The year is 2014. Barack Obama is still president, nobody knows what an NFT is, and suddenly your social feeds are filled with videos of people having their friends and families dunking buckets of ice on them and urging others to do the same, claiming it has something to do with charity.
As it turns out, those "Ice Bucket Challenge" videos — in which people said they would be donating money to a medical nonprofit and nominated others to take the challenge next — raised enough funding for that they helped create a new treatment for amyotrophic lateral sclerosis, better known as ALS or Lou Gehrig's disease, according to a prominent nonprofit.
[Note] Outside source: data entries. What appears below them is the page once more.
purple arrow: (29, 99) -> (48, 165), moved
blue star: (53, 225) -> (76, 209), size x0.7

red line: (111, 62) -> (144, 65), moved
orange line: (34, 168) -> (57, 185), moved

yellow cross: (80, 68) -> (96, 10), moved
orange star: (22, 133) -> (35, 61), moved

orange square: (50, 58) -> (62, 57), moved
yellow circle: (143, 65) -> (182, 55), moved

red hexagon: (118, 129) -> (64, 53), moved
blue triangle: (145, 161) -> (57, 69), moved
The ALS Association noted in its statement that since the viral sensation, which at saw surrealist director David Lynch nominating none other than Russian President Vladimir Putin — remember, it was 2014 — raised a whopping $2.2 million.
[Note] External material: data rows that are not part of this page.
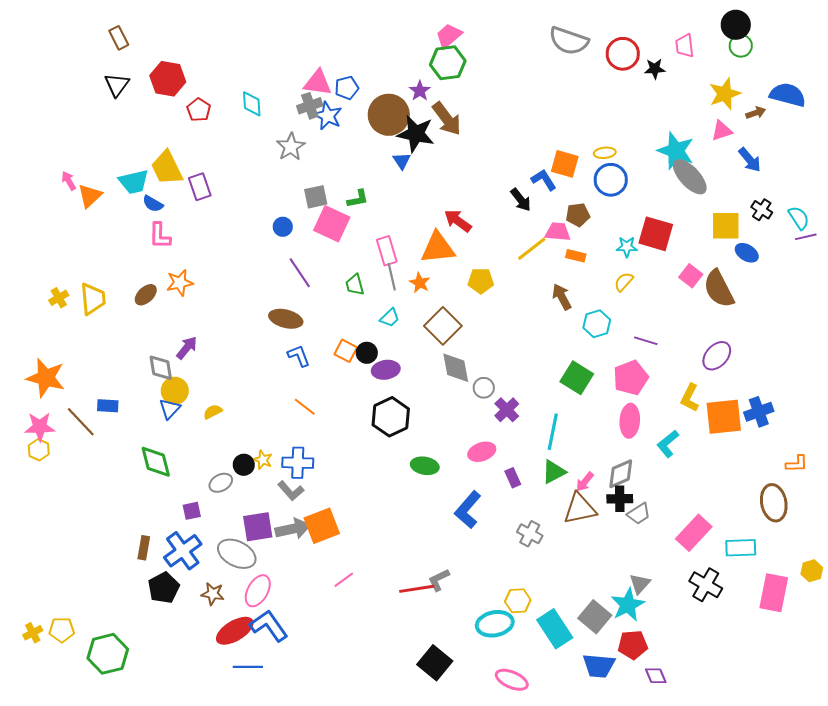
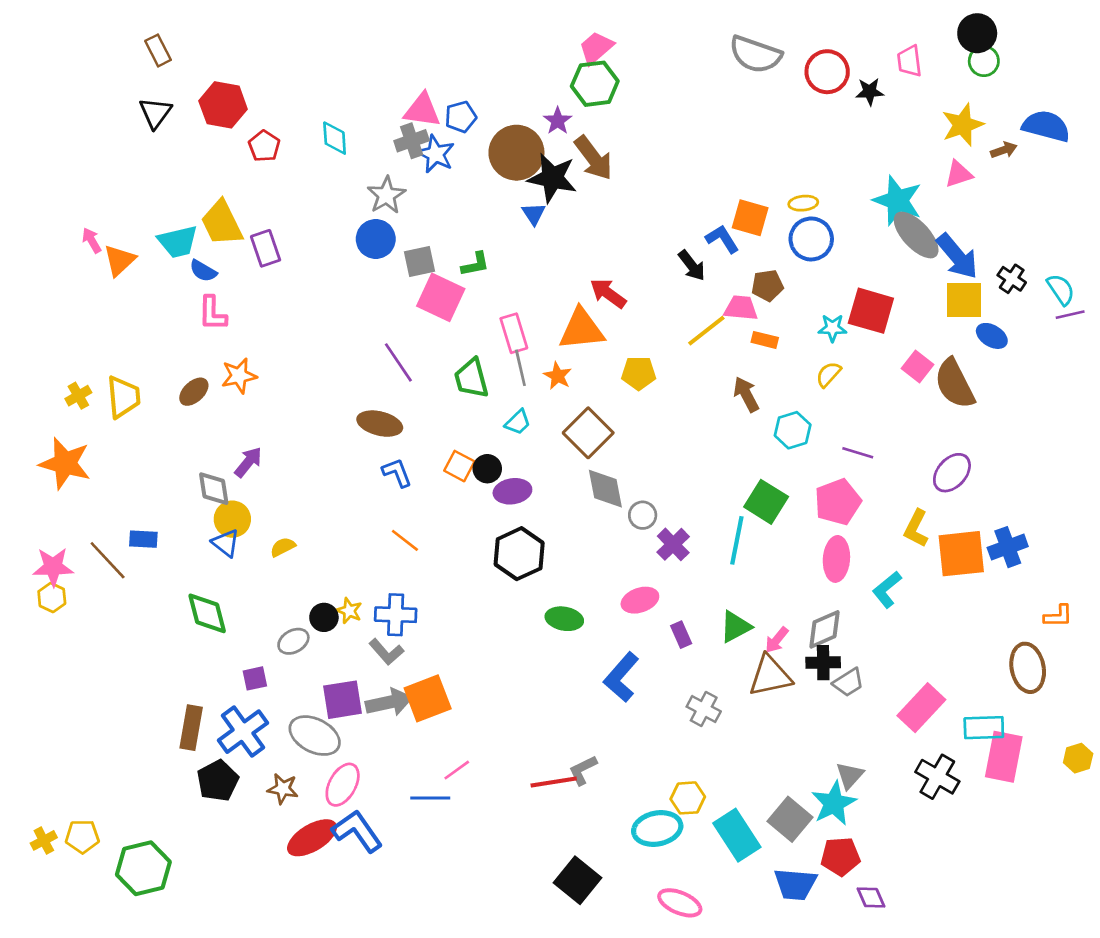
blue arrow: (750, 160) -> (957, 256), moved, size x1.4
blue circle: (283, 227) -> (376, 239), moved, size x1.5
green trapezoid: (355, 285) -> (471, 378), size x1.4
orange star: (46, 378) -> (65, 463), moved
blue triangle: (170, 409) -> (226, 543), turned -35
cyan line: (553, 432) -> (737, 540), moved
brown rectangle: (144, 548) -> (191, 728), size x1.4
pink rectangle: (774, 593) -> (1004, 757), moved
blue line: (248, 667) -> (430, 798), moved

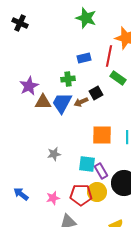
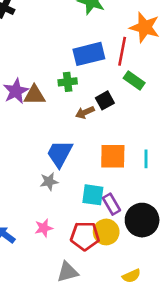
blue rectangle: (84, 58) -> (89, 54), size x1.6
brown triangle: (43, 102) -> (34, 95), moved
blue trapezoid: (62, 103) -> (60, 154), moved
pink star: (53, 198) -> (44, 228), moved

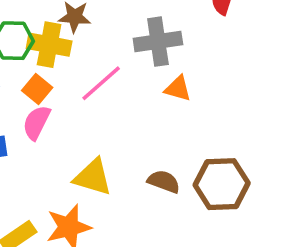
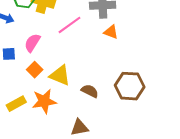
orange square: (37, 89) -> (35, 70), moved
brown semicircle: (164, 182) -> (90, 91), moved

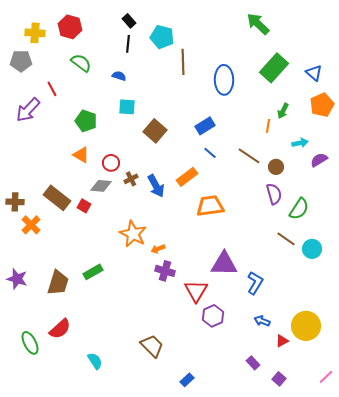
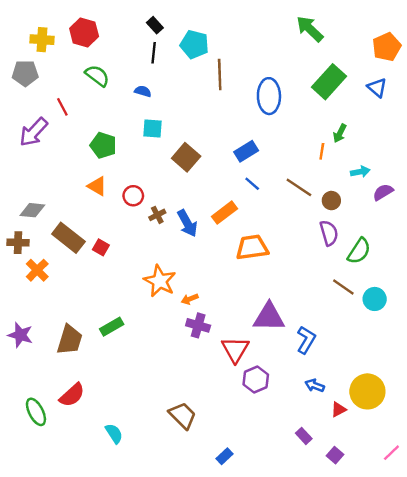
orange pentagon: (322, 105) -> (387, 47), moved
gray diamond: (101, 186) -> (32, 210), moved

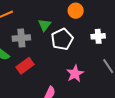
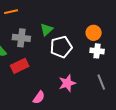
orange circle: (76, 11) -> (94, 33), moved

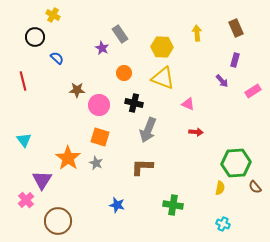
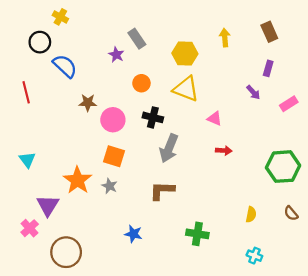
blue semicircle: (57, 58) -> (65, 66), size x1.6
green hexagon: (236, 163) -> (283, 167), moved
The ALS Association put that money into researching and developing a drug known as AMX0035, trade name Relyvrio, which the Food and Drug Administration (FDA) just approved for consumer treatment ahead of the completion of its stage 3 trials.
ALS is primarily a motor function disease, with spinal and brain neurons slowly breaking down while a patient gradually loses motor function and, eventually, dies. Relyvrio , according to Amylyx Pharmaceuticals, the company that manufactures the drug, "significantly" slow the loss physical function for ALS patients. Although it isn't a cure, its best-case scenario is far better than the next-to-nothing treatment options available to people living with the disease.
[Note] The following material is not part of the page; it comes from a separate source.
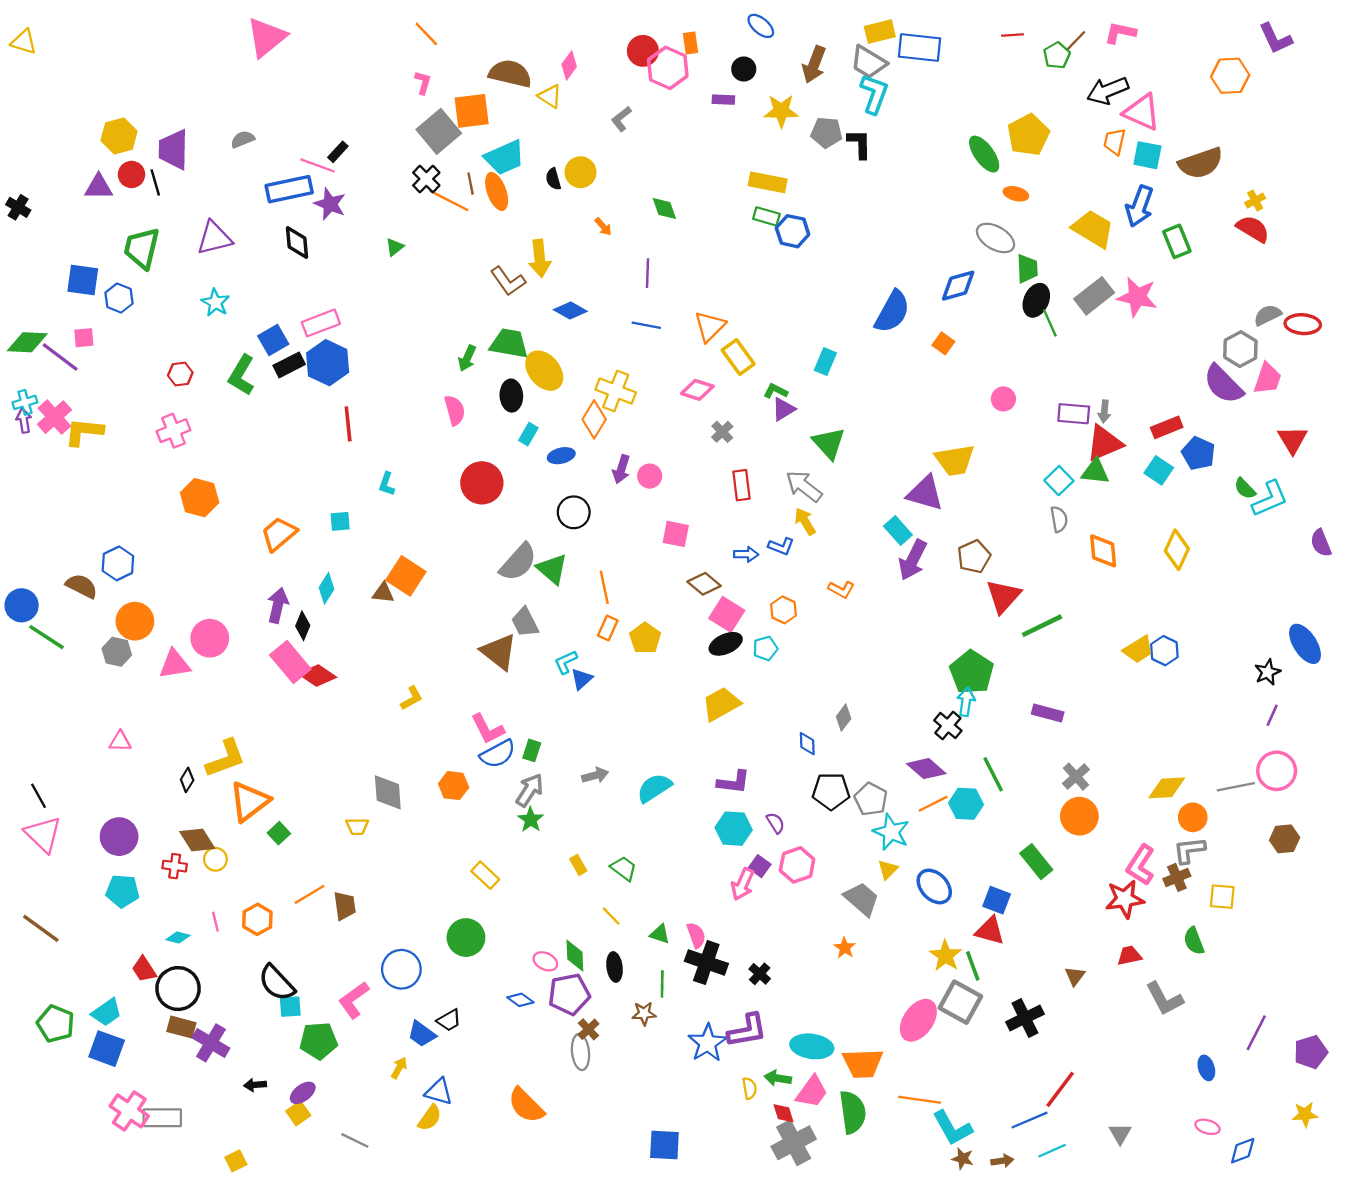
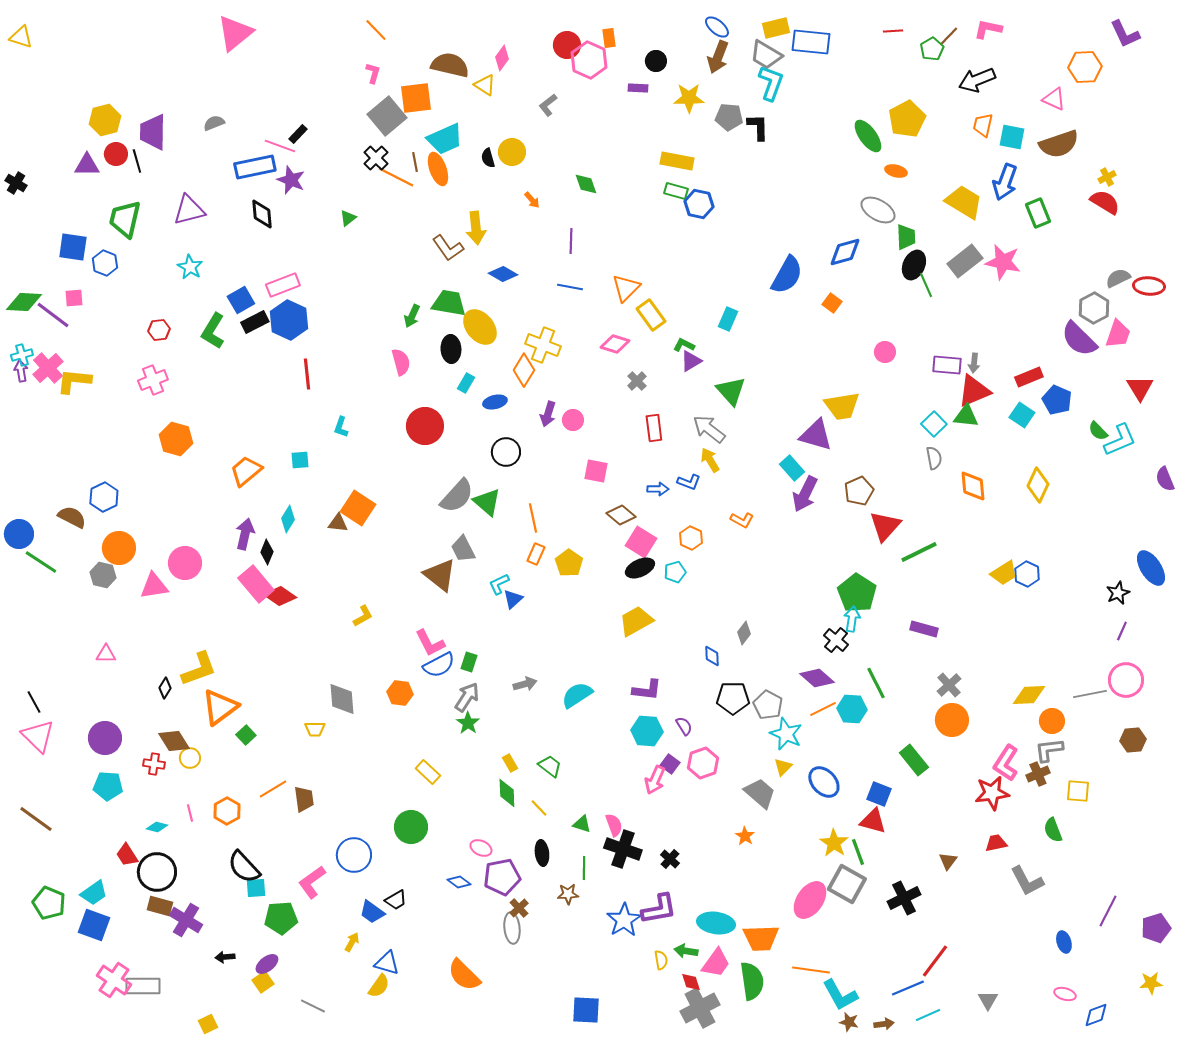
blue ellipse: (761, 26) -> (717, 27), moved
pink triangle: (1142, 112) -> (1054, 99), moved, size x0.7
green diamond: (575, 956) -> (507, 793), moved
"This is a victory for the entire ALS community, which came together to advocate for early approval of AMX0035," ALS Association president and CEO Calaneet Balas said in the statement. "We still have a lot of work to do to cure ALS, but this new treatment is a significant step in that fight."
While this is undeniably huge news both for sufferers of ALS, there are critics who believe the eight years between the fundraising sensation and the drug's approval is rushed.
As NPR noted following Relyvrio's FDA vote last week, the drug was approved after just a single study with less than 200 patients was conducted by the Amylyx Pharmaceuticals company. This runs counter to the typical FDA drug approval process, which requires either two smaller independent studies showing the same results or one larger study with many more patients than the 167 in the AMX0035 research.
"I totally understand why people would be trying to figure out a way to get this to patients," Dr. David Rind, the chief medical officer of the Institute for Clinical and Economic Review nonprofit, told NPR. "There's just a general concern out there that maybe the trial is wrong."
What's more, its manufacturer admitted after its approval that it will cost a whopping $158,000 per year, and that it's expected to only extend the lives of ALS patients by about six months.
After we ran this story, an Amylyx spokesperson reached out to say that in spite of the sticker price, the company is working with insurers to provide the drug as cheaply as possible, and justified the cost by saying it would fund the development of future treatments.
"We believe this price balances the needs of and input from the ALS community, will be supported by insurers, allows Amylyx to sustain programs to ensure that anyone who can benefit from RELYVRIO can access it, and enables us to continue our mission — doing everything we can to help people with ALS today and continuing to invest in new treatments so that ALS first becomes a manageable, chronic condition, and, ultimately, is cured," the spokesperson said in a statement.
The FDA said in its vote to approve Relyvrio that it was important to get it out quickly, rather than wait until the projected end date of another study in 2024.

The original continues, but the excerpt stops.